AK 2 Armut, Gefährdung und Integration, Presse, Positionen
Datum: 21. Dezember 2016

Immer mehr Kinder und Jugendliche obdachlos

Die aktuellste Stichtagserhebung* der Liga der Freien Wohlfahrtspflege in Hessen zur Wohnungslosigkeit zeigt: Unter 17-Jährige sind zunehmend wohnungslos

Bild: iStockphoto.com/Zhenikeyev

Während sich der Anteil der jungen Erwachsenen bis 27 Jahre im Vergleich zu 2013 weiterhin unverändert auf hohem Niveau bewegt (2015: 430; 2013: 577), hat sich die Anzahl der unter 17-Jährigen fast verdoppelt. Um dieser Entwicklung entgegen zu treten, müssen Angebote der Jugendhilfe mit der Wohnungslosenhilfe viel besser als bisher vernetzt werden. Aufgrund ihrer meist komplexen Problemlagen werden für die jungen Menschen fachlich spezialisierte Hilfeangebote benötigt. Die Erhebung zeigt weiter: Die Lage für wohnungslose Menschen in Hessen hat sich insgesamt nicht entspannt. Neben der wachsenden Wohnungslosigkeit von jungen Menschen ist auch die Zahl der wohnungslosen Menschen ab 50 Jahren weiterhin mit 33 Prozent signifikant hoch. Eine besondere Herausforderung für die Einrichtungen stellen ältere wohnungslose Menschen mit Suchtproblemen oder Pflegebedürftigkeit dar.

Zu wenig Angebote für Frauen

Der Anteil wohnungsloser Frauen liegt seit Jahren konstant hoch bei rund 21 Prozent. Aufgrund der Dunkelziffer wird der Anteil wohnungsloser Frauen bundesweit auf ca. 27% geschätzt. Bei Frauen kann von einem erheblichen nicht erfassten Anteil ausgegangen werden, da Frauen oft in sogenannter „versteckter“ Wohnungslosigkeit leben und die Einrichtungen nicht nutzen. Festzustellen ist auch, dass es weiterhin nur in wenigen Kommunen spezielle Angebote für wohnungslose Frauen (mit Kindern) gibt. 

Immer mehr Menschen "ohne Unterkunft"

Bei der Unterkunftssituation wird deutlich, dass auffällig viele Menschen „ohne Unterkunft“ sind. 2013 waren es neun Prozent, 2015 sind es schon 16 Prozent der Erfassten. „Ohne Unterkunft“ bedeutet, diese Menschen kommen nicht in Notunterkünften, anderen Wohnformen oder bei Freunden unter und schlafen stattdessen unter Brücken, in Abbruchhäusern oder Garagen.

"Brauchen eine hessische Wohnungsnotfallstatistik"

Die von der Liga Hessen zweijährlich durchgeführte Stichtagserhebung ist ein wichtiges Instrument, das einen Einblick in die Situation der Wohnungslosen in Hessen bietet. „Jedoch sind die vorliegenden Daten nicht ausreichend.“, so Stefan Gillich, Vorsitzender des zuständigen Liga-Arbeitskreises. „Wir brauchen deshalb eine hessische Wohnungsnotfallstatistik und fordern die Landesregierung nochmals auf, diese einzuführen.“ So könnten Ausmaß, Ursache und Verlauf von Wohnungslosigkeit erfasst werden. Auch die kommunal untergebrachten Menschen in Obdachlosigkeit würden dann mitgezählt. Durch eine solide Datenbasis könnten zukünftig Trends und Prognosen abgeleitet und letztendlich adäquate Angebote geschaffen werden. Konkrete Vorschläge zur Verbesserung nennt die Liga Hessen im Papier zur Stichtagserhebung 2015.

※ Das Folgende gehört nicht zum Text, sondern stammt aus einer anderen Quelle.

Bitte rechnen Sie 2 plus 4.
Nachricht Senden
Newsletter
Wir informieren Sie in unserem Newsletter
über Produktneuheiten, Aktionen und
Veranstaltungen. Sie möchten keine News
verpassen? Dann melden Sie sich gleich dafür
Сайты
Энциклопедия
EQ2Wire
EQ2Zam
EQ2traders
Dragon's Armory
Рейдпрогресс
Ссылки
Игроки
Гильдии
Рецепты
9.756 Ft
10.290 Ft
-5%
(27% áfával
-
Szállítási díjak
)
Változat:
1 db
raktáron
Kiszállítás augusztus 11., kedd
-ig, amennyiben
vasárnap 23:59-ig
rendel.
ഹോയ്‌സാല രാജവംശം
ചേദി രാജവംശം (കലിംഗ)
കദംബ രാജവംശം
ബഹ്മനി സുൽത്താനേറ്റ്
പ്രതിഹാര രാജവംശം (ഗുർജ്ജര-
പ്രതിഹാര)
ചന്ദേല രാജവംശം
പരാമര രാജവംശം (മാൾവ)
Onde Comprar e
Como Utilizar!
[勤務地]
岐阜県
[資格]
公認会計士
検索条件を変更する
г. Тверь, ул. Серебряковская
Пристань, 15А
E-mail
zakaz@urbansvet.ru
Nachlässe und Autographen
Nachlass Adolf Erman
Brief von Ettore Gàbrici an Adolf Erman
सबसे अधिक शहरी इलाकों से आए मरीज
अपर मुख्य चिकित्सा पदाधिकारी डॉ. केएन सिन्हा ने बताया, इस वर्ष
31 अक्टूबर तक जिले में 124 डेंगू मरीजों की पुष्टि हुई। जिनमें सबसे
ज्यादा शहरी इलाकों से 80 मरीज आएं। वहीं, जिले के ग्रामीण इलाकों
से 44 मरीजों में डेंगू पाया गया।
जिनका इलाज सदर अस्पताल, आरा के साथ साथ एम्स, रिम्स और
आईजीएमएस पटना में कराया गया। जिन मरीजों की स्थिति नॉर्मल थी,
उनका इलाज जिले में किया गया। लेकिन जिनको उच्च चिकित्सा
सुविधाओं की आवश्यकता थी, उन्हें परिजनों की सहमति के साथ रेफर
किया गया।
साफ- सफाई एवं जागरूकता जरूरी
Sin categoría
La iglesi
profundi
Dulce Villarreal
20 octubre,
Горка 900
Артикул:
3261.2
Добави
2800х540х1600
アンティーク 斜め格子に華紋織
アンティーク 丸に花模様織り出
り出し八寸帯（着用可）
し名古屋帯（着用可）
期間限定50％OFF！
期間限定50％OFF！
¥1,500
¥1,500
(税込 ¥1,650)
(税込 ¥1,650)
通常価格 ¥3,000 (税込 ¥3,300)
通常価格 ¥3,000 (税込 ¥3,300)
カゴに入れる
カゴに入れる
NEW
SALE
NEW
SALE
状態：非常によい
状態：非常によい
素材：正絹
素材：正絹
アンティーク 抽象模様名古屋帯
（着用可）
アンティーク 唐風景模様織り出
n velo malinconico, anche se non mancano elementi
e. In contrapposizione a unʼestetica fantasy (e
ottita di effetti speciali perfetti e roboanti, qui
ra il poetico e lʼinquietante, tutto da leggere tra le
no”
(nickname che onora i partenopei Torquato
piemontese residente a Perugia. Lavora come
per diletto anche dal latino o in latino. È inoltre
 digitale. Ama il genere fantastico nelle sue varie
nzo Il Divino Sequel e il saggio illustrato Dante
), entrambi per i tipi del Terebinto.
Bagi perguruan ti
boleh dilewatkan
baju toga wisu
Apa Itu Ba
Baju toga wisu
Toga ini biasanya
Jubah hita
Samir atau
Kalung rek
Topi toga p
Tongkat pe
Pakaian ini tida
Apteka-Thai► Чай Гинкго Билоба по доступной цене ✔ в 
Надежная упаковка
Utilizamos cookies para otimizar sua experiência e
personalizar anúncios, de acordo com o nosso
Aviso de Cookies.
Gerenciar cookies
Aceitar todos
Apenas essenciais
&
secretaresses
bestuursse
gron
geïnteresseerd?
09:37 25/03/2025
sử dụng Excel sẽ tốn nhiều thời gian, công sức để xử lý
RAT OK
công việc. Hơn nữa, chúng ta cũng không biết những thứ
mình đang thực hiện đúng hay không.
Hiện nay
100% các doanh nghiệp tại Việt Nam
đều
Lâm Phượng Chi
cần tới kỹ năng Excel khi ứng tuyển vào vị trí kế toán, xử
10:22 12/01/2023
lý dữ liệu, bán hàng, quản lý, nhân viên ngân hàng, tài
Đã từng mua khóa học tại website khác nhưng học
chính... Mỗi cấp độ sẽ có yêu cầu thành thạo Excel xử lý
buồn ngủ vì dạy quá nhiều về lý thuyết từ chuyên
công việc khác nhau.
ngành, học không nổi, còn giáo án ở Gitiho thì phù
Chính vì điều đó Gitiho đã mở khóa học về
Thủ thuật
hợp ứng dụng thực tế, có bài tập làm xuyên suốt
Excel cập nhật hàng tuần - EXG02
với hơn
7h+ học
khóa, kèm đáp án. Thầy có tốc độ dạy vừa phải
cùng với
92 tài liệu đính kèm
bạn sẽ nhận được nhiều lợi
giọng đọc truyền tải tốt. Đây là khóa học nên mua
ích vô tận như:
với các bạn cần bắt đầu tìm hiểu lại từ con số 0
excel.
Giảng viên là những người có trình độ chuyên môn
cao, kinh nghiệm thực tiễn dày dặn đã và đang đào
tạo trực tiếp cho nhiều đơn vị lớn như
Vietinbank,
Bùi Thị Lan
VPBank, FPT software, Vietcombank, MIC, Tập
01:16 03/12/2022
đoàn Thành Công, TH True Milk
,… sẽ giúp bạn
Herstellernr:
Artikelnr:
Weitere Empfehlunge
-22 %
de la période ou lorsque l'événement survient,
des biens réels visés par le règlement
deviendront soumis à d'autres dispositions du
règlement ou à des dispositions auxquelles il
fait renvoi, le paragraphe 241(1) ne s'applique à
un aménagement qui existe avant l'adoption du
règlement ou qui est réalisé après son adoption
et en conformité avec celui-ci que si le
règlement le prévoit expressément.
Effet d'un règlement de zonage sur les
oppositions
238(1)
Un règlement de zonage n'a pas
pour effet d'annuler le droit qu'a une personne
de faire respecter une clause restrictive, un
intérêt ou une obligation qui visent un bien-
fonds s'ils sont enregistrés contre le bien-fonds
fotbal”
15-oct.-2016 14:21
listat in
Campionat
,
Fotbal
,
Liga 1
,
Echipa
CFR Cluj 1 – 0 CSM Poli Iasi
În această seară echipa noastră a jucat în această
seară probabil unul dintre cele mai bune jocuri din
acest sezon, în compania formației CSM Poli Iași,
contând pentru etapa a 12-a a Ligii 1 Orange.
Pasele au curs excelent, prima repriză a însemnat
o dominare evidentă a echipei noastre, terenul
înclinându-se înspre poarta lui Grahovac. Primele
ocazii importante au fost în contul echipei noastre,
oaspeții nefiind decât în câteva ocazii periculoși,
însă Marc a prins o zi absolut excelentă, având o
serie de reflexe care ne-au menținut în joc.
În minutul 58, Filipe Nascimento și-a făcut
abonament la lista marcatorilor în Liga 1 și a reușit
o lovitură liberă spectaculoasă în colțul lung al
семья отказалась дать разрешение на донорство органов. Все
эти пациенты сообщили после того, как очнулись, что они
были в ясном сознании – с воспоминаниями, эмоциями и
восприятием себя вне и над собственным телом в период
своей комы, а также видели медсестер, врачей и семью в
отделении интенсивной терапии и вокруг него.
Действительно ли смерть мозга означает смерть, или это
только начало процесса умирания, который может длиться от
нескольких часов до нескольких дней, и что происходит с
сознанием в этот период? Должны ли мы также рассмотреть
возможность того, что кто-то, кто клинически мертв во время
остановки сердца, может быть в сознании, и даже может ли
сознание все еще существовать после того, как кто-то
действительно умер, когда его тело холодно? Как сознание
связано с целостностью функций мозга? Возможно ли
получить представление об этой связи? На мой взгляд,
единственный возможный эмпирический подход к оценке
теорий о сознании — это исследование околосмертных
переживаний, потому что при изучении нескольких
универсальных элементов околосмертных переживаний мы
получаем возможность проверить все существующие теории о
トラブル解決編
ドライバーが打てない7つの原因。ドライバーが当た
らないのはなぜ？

Die Pressemeldung, die Stichtagserhebung zur Wohnungslosigkeit in Hessen sowie die „Orientierungshilfe zum Erfrierungsschutz“, mit herausgegeben von der Liga Hessen, stehen hier zum Download bereit.   


*Die Fachgruppe „Wohnungslosenhilfe“ der Liga der Freien Wohlfahrtspflege in Hessen führt alle zwei Jahre eine Stichtagserhebung in Hessen durch. Damit werden flächendeckend diejenigen Menschen erfasst, die an einem bestimmten Tag (dem Stichtag) die Dienste und Einrichtungen der Wohnungslosenhilfe der Liga Verbände in Anspruch nehmen bzw. aufsuchen. An der aktuellen Stichtagserhebung der Wohnungslosenhilfe der Liga-Mitgliedsverbände haben sich insgesamt 152 Dienste und Einrichtungen beteiligt.